- **PROBLEM DESCRIPTION**: Select all lines holding the word "demanda" from the entries that follow.

- **PROVIDED MATERIAL**:

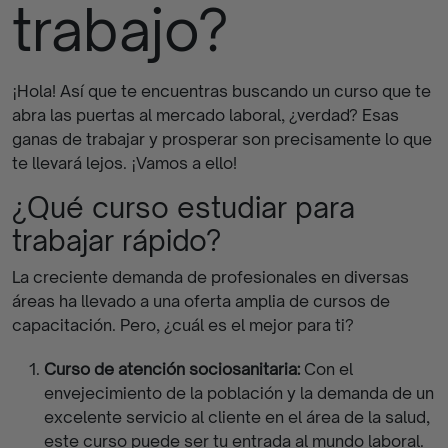
trabajo?
finalizados
¡Hola! Así que te encuentras buscando un curso que te
abra las puertas al mercado laboral, ¿verdad? Esas
ganas de trabajar y prosperar son precisamente lo que
te llevará lejos. ¡Vamos a ello!
¿Qué curso estudiar para
trabajar rápido?
La creciente demanda de profesionales en diversas
áreas ha llevado a una oferta amplia de cursos de
capacitación. Pero, ¿cuál es el mejor para ti?
Curso de atención sociosanitaria:
Con el
envejecimiento de la población y la demanda de un
excelente servicio al cliente en el área de la salud,
este curso puede ser tu entrada al mundo laboral.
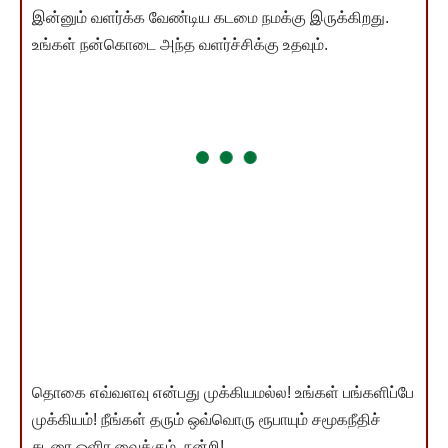
இன்னும் வளர்க்க வேண்டிய கடமை நமக்கு இருக்கிறது.
உங்கள் நன்கொடை அந்த வளர்ச்சிக்கு உதவும்.
தொகை எவ்வளவு என்பது முக்கியமல்ல! உங்கள் பங்களிப்பே
முக்கியம்! நீங்கள் தரும் ஒவ்வொரு ரூபாயும் சமூகநீதிச்
சுடரை ஒளிர வைக்கும். நன்றி!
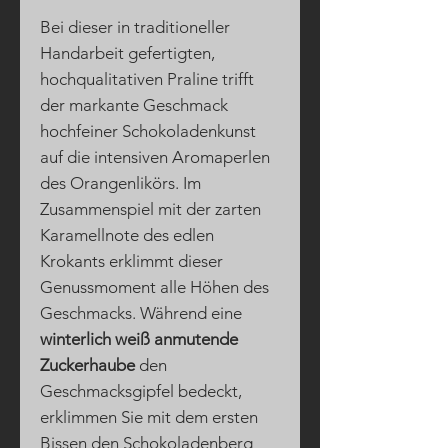
Bei dieser in traditioneller
Handarbeit gefertigten,
hochqualitativen Praline trifft
der markante Geschmack
hochfeiner Schokoladenkunst
auf die intensiven Aromaperlen
des Orangenlikörs. Im
Zusammenspiel mit der zarten
Karamellnote des edlen
Krokants erklimmt dieser
Genussmoment alle Höhen des
Geschmacks. Während eine
winterlich weiß anmutende
Zuckerhaube
den
Geschmacksgipfel bedeckt,
erklimmen Sie mit dem ersten
Bissen den Schokoladenberg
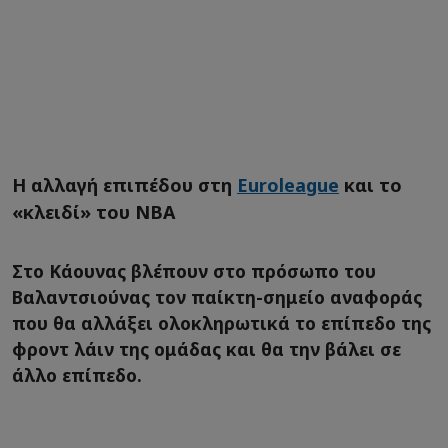
Η αλλαγή επιπέδου στη
Euroleague
και το
«κλειδί» του NBA
Στο Κάουνας βλέπουν στο πρόσωπο του
Βαλαντσιούνας τον παίκτη-σημείο αναφοράς
που θα αλλάξει ολοκληρωτικά το επίπεδο της
φροντ λάιν της ομάδας και θα την βάλει σε
άλλο επίπεδο.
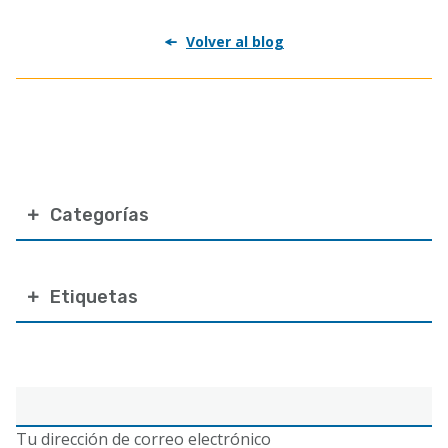
Volver al blog
Categorías
Etiquetas
Correo
electrónico
Tu dirección de correo electrónico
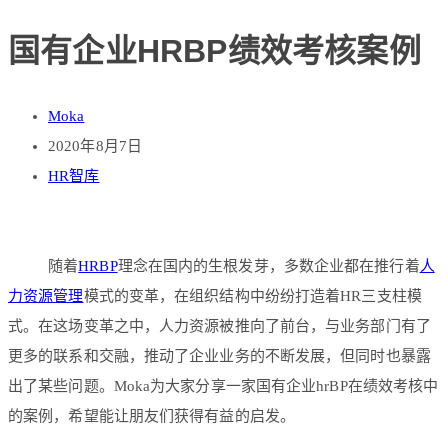
国有企业HRBP绩效考核案例
Moka
2020年8月7日
HR智库
随着
HRBP
理念在国内的生根发芽，多数企业都在推行着
人
力资源管理
模式的变革，在组织结构中纷纷打造着HR三支柱模
式。在这场变革之中，人力资源被推向了前台，与业务部门有了
更多的联系和交融，推动了企业业务的不断发展，但同时也暴露
出了某些问题。Moka为大家分享一家国有企业hrBP在绩效考核中
的案例，希望能让朋友们获得有益的启发。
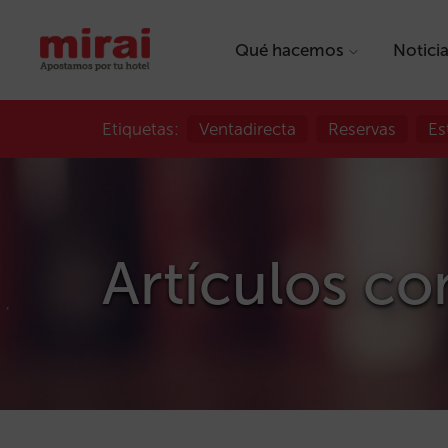
Qué hacemos
Notici
Etiquetas:
Ventadirecta
Reservas
Es
Artículos co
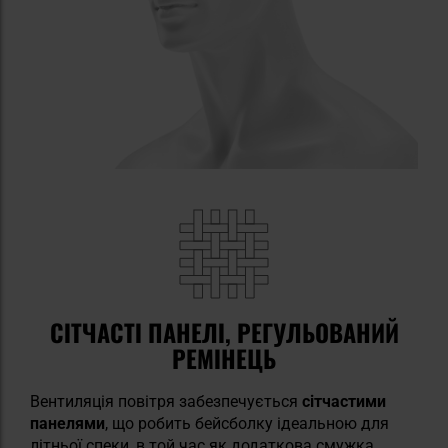
СІТЧАСТІ ПАНЕЛІ, РЕГУЛЬОВАНИЙ
РЕМІНЕЦЬ
Вентиляція повітря забезпечується
сітчастими
панелями
, що робить бейсболку ідеальною для
літньої спеки, в той час як додаткова смужка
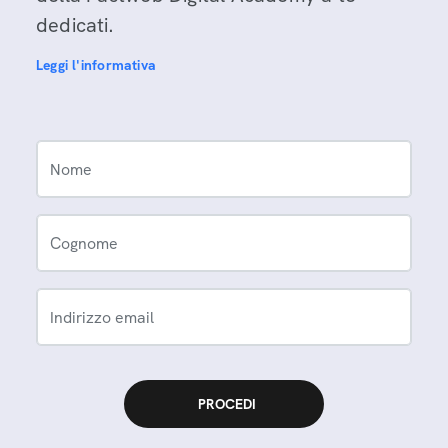
dedicati.
Leggi l'informativa
Nome
Cognome
Indirizzo email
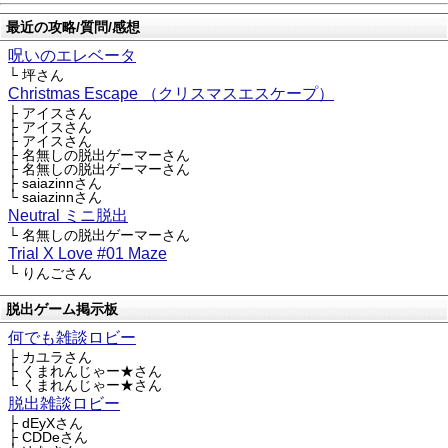
最近の攻略/質問/感想
呪いのエレベータ
└ 坪さん
Christmas Escape （クリスマスエスケープ）
├ アイスさん
├ アイスさん
├ アイスさん
├ 名無しの脱出ゲーマーさん
├ 名無しの脱出ゲーマーさん
├ saiazinnさん
└ saiazinnさん
Neutral ミニ脱出
└ 名無しの脱出ゲーマーさん
Trial X Love #01 Maze
└ りんごさん
脱出ゲーム掲示板
何でも雑談ロビー
├ カユラさん
├ くまれんじゃー★さん
└ くまれんじゃー★さん
脱出雑談ロビー
├ dEyXさん
├ CDDeさん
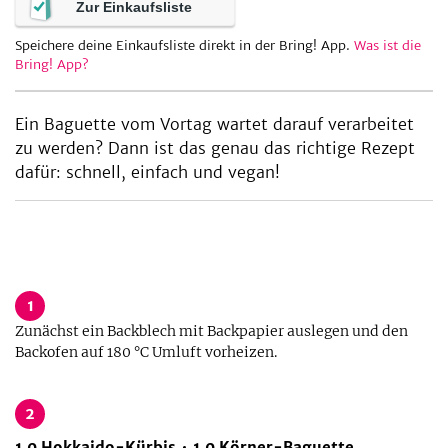
Zur Einkaufsliste
Speichere deine Einkaufsliste direkt in der Bring! App.
Was ist die
Bring! App?
Ein Baguette vom Vortag wartet darauf verarbeitet
zu werden? Dann ist das genau das richtige Rezept
dafür: schnell, einfach und vegan!
1
Zunächst ein Backblech mit Backpapier auslegen und den
Backofen auf 180 °C Umluft vorheizen.
2
1,0
Hokkaido-Kürbis
1,0
Körner-Baguette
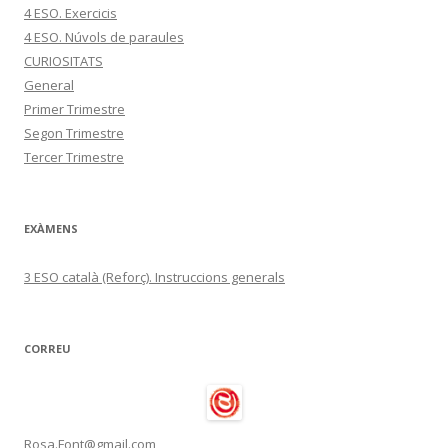
4 ESO. Exercicis
4 ESO. Núvols de paraules
CURIOSITATS
General
Primer Trimestre
Segon Trimestre
Tercer Trimestre
EXÀMENS
3 ESO català (Reforç). Instruccions generals
CORREU
Rosa.Font@gmail.com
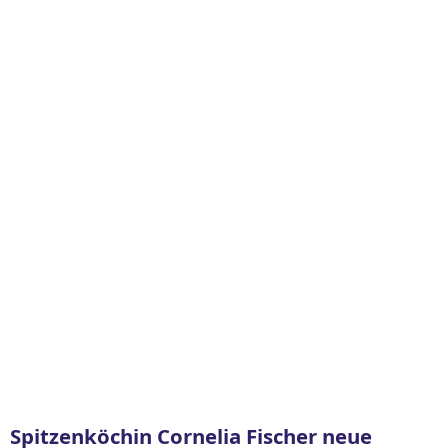
Spitzenköchin Cornelia Fischer neue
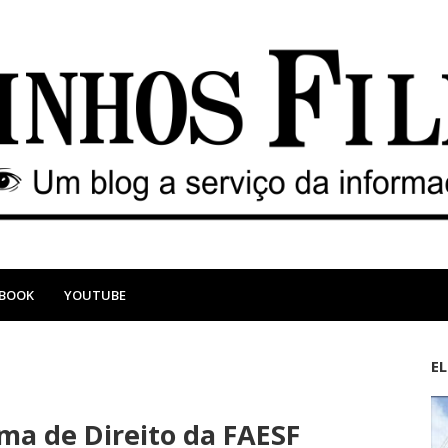
EBOOK
YOUTUBE
E
M
A
a
n
ma de Direito da FAESF
i
t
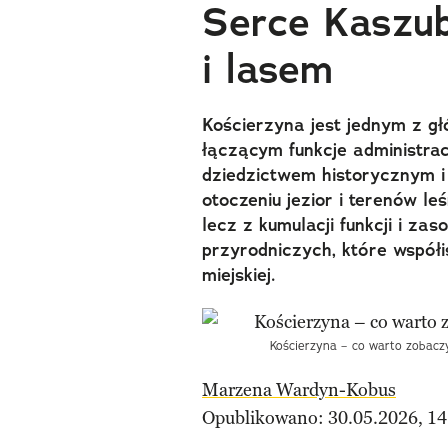
Serce Kaszub
i lasem
Kościerzyna jest jednym z g
łączącym funkcje administra
dziedzictwem historycznym i
otoczeniu jezior i terenów le
lecz z kumulacji funkcji i za
przyrodniczych, które współis
miejskiej.
Kościerzyna – co warto zobacz
Marzena Wardyn-Kobus
Opublikowano: 30.05.2026, 14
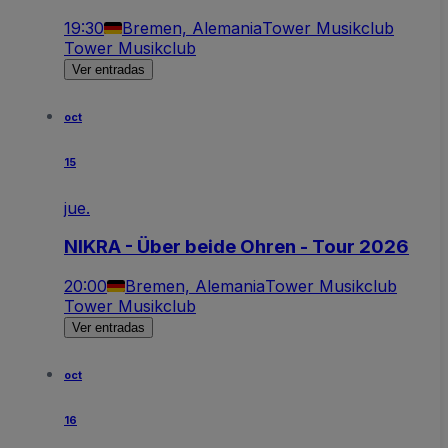
19:30
Bremen, Alemania
Tower Musikclub
Tower Musikclub
Ver entradas
oct
15
jue.
NIKRA - Über beide Ohren - Tour 2026
20:00
Bremen, Alemania
Tower Musikclub
Tower Musikclub
Ver entradas
oct
16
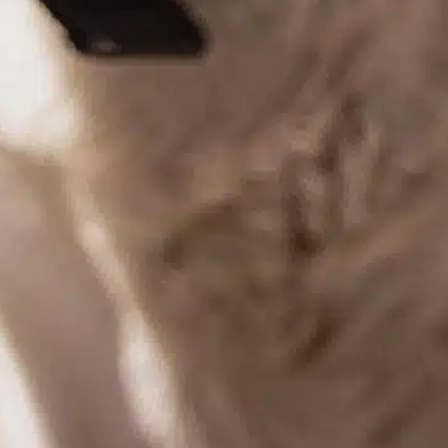
In
Pozytywne szkolenie psów
rzyprowadzenie nowego szczeniaka do
omu jest radosnym doświadczeniem, ale
iąże się również z wyzwaniami. Jednym z
łównych zmartwień wielu nowych właścicieli
wierząt jest to, jak radzić sobie z treningiem
 klatce, zwłaszcza gdy szczeniak płacze.
ażne jest, aby zdawać sobie sprawę, że
akie zachowanie jest normalną częścią
rocesu adaptacji, ponieważ szczenięta są
stotami społecznymi i…
ind out more
czas skrzynki
, 
miesięczny
, 
pozytywne doświadczenia
, 
pozytywne środowisko
, 
pozytywne wzmocnienie
, 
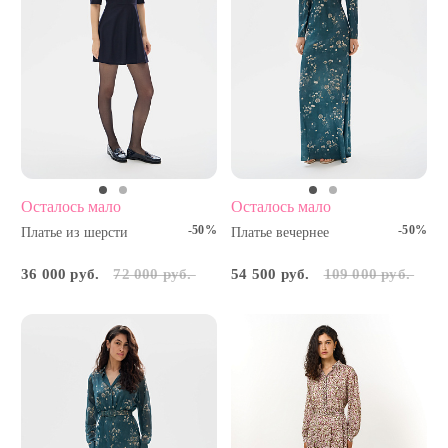
Осталось мало
Осталось мало
-50%
-50%
Платье из шерсти
Платье вечернее
36 000 руб.
72 000 руб.
54 500 руб.
109 000 руб.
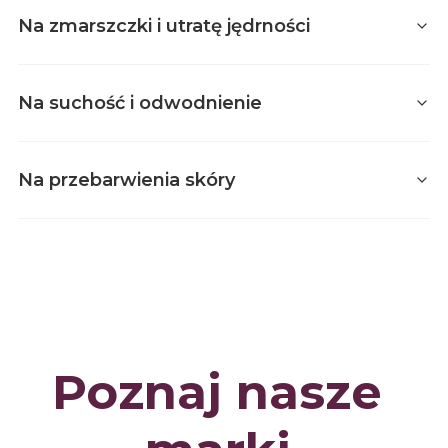
Na zmarszczki i utratę jędrności
Na suchość i odwodnienie
Na przebarwienia skóry
Producent Nacomi Next Level
Nacomi Next Level
Poznaj nasze 
Nacomi Next Lvl -
Serum do twarzy -
Granactive Retinoid
Pro+ 2% - 30ml
Producent Nacomi Next Level
Nacomi Next Level
Producent Nacomi Next Level
Nacomi Next Level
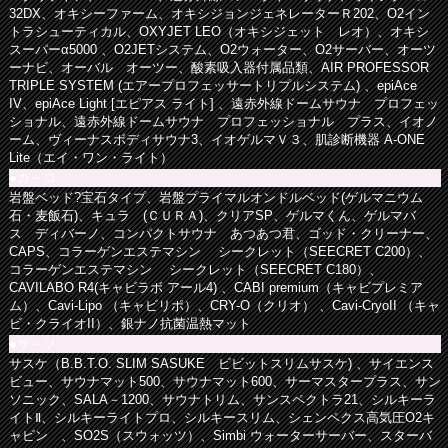
32DX、オキシーファーム、オキシジョンジェネレーターＲ202、O2イン
トラシューティカル、OXYJET LEO（オキシジェット レオ）、オキシ
スーパーα5000 、O2JETシステム、O2ウォーター、O2サーバー、オーツ
ーナビ、オーバル オーツー、酸素吸入器付属品類、AIR PROFESSOR
TRIPLE SYSTEM (エアープロフェッサートリプルシステム) 、epiAce
IV、epiAce Light [エピアス ライト] 、遠赤外線ドームサウナ プロフェッ
ショナル、遠赤外線ドームサウナ プロフェッショナル プラス、イオノ
ーム、ヴィーナスボディサウナ3、イオゲルマＶ３、肌診断機器 A-ONE
Lite（エイ・ワン・ライト）
●カ～コ
岩盤ベッド?宝石タイプ、岩盤プライマルオンドルベッド(ゲルマニウム
石・麦飯石)、キュラ (ＣＵＲＡ)、クリアSP、ゲルマくん、ゲルマバ
ス ディバーノ、コンパクトサウナ あつあつ君、ゴッド・クリーナー、
CAPS、コラーゲンエステマシン シークレット（SEECRET C200）、
コラーゲンエステマシン シークレット（SEECRET C180）、
CAVILABO R4(キャビラボ アール4) 、CABI premium（キャビプレミア
ム）、Cavi-Lipo （キャビリポ）、CRY-O（クリオ） 、Cavi-CryoII （キャ
ビ・クライオII）、銀ナノ抗菌温熱マット
●サ～ソ
サスケ（B.B.T.O. SLIM SASUKE ビビットスリムサスケ) 、サイエンス
ビュー、サウナマット500、サウナマット600、サーマスタープラス、サン
ソニック、SALA－1200、サウナトリム、サンスペクトラ21、シルキーラ
イトⅡ、シルキーライトプロ、シルキースリム、シェンペクス高気圧O2キ
ャビン 、SO2S（スウォッツ）、Simbi ウォーターサーバー、スターバ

- **SOLUTION TO THE EXERCISE**:
La creciente demanda de profesionales en diversas
envejecimiento de la población y la demanda de un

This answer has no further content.